*** Recorded information Section Begins ***
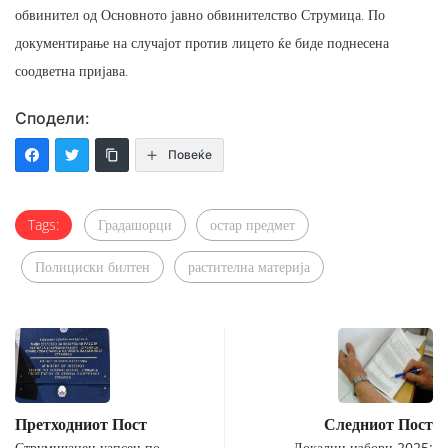
обвинител од Основното јавно обвинителство Струмица. По
документирање на случајот против лицето ќе биде поднесена
соодветна пријава.
Сподели:
Повеќе
Tags:
Градашорци
остар предмет
Полициски билтен
растителна материја
Претходниот Пост
Следниот Пост
Струмичанец уапсен по
Локални избори 2025:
*** Recorded information Section Ends ***
Leave out the pictures. Return exactly the lines from the first line of the records to the line bearing "Следниот Пост", inclusive.

обвинител од Основното јавно обвинителство Струмица. По
документирање на случајот против лицето ќе биде поднесена
соодветна пријава.
Сподели:
Повеќе
Tags:
Градашорци
остар предмет
Полициски билтен
растителна материја
Претходниот Пост
Следниот Пост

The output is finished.